A recent decision of Ontario’s Human Rights Tribunal may have some employers rethinking how they frame questions to job applicants. In Haseeb v Imperial Oil Limited1 the Tribunal confirmed that some questions can be costly if phrased in a manner that is contrary to the Human Rights Code (“Code”)2 – even if the job applicant lies in their answers.
In 2014, Mr.

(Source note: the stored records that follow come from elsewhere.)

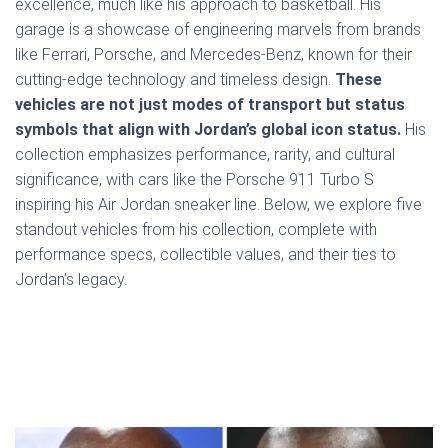
excellence, much like his approach to basketball. His
garage is a showcase of engineering marvels from brands
like Ferrari, Porsche, and Mercedes-Benz, known for their
cutting-edge technology and timeless design.
These
vehicles are not just modes of transport but status
symbols that align with Jordan’s global icon status.
His
collection emphasizes performance, rarity, and cultural
significance, with cars like the Porsche 911 Turbo S
inspiring his Air Jordan sneaker line. Below, we explore five
standout vehicles from his collection, complete with
performance specs, collectible values, and their ties to
Jordan’s legacy.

Haseeb submitted an application for an entry-level engineering position with Imperial Oil. As part of the application process, Mr. Haseeb completed Imperial Oil’s candidate information form. One of the questions asked on this form was: “Are you eligible to work in Canada on a permanent basis?” He answered: “Yes”.
However, Mr. Haseeb was not eligible to work in Canada on a permanent basis. And throughout the interview process, Mr. Haseeb repeatedly lied to Imperial Oil by telling them that he had already obtained his permanent resident status and received a social insurance number when, in fact, he had not. Instead, Mr. Haseeb was on a study permit and planned to obtain a post-graduate work permit, but he feared that he would be disqualified from employment with Imperial Oil if he was truthful in his answers.

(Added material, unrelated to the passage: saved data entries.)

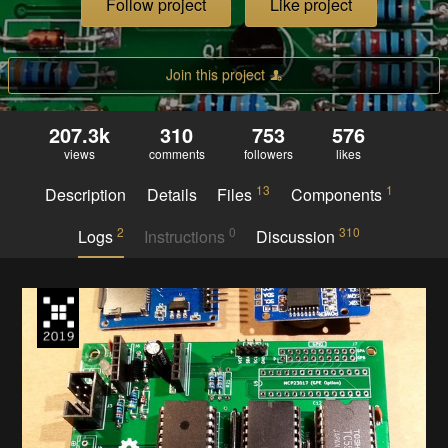
Follow project
Like project
Join this project
207.3k
310
753
576
views
comments
followers
likes
13
1
Description
Details
Files
Components
2
0
310
Logs
Instructions
Discussion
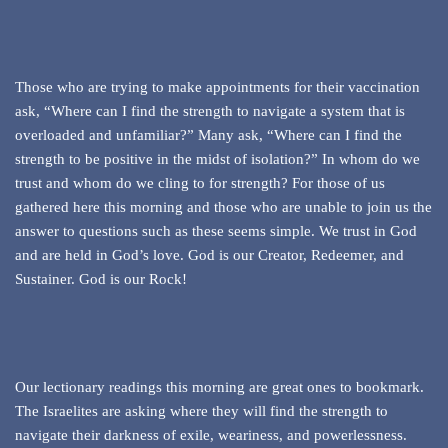
Those who are trying to make appointments for their vaccination
ask, “Where can I find the strength to navigate a system that is
overloaded and unfamiliar?” Many ask, “Where can I find the
strength to be positive in the midst of isolation?” In whom do we
trust and whom do we cling to for strength? For those of us
gathered here this morning and those who are unable to join us the
answer to questions such as these seems simple. We trust in God
and are held in God’s love. God is our Creator, Redeemer, and
Sustainer. God is our Rock!
Our lectionary readings this morning are great ones to bookmark.
The Israelites are asking where they will find the strength to
navigate their darkness of exile, weariness, and powerlessness.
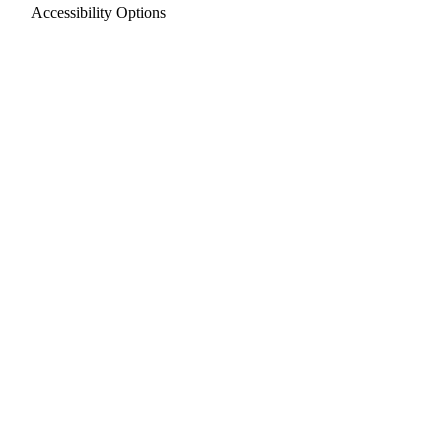
Accessibility Options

After several interviews, Imperial Oil extended an offer of employment to Mr. Haseeb on the basis that he was the top-ranked applicant for the job; however, the offer was later rescinded when Mr. Haseeb admitted that he was not actually eligible to work in Canada on a permanent basis.

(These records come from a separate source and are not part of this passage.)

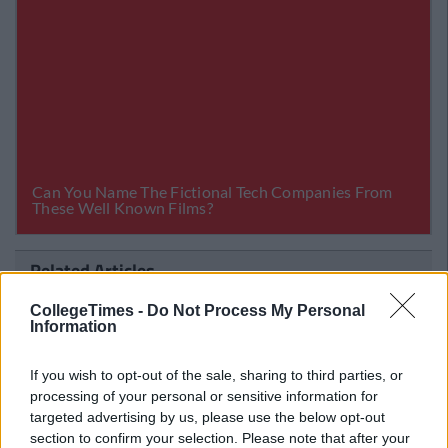
Related Articles
LIFE
CollegeTimes -
Do Not Process My Personal
By
CollegeTimes Staff
Information
es You Full
23 Things In Your Life That Will End
ge
If you wish to opt-out of the sale, sharing to third parties, or
processing of your personal or sensitive information for
targeted advertising by us, please use the below opt-out
section to confirm your selection. Please note that after your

Mr. Haseeb then filed a complaint with the Tribunal alleging discrimination in employment based on the protected grounds of place of origin, citizenship and ethnic origin.
The Tribunal’s Decision
At the hearing, Imperial Oil testified that the decision to rescind Mr. Haseeb’s offer was made solely as a result of his dishonesty during the application process. In response, Mr. Haseeb testified that he had adopted the “ruse” of claiming he was eligible to work in Canada on a permanent basis in order to have the opportunity to “sell” himself to Imperial Oil based on his true qualifications, abilities and experience.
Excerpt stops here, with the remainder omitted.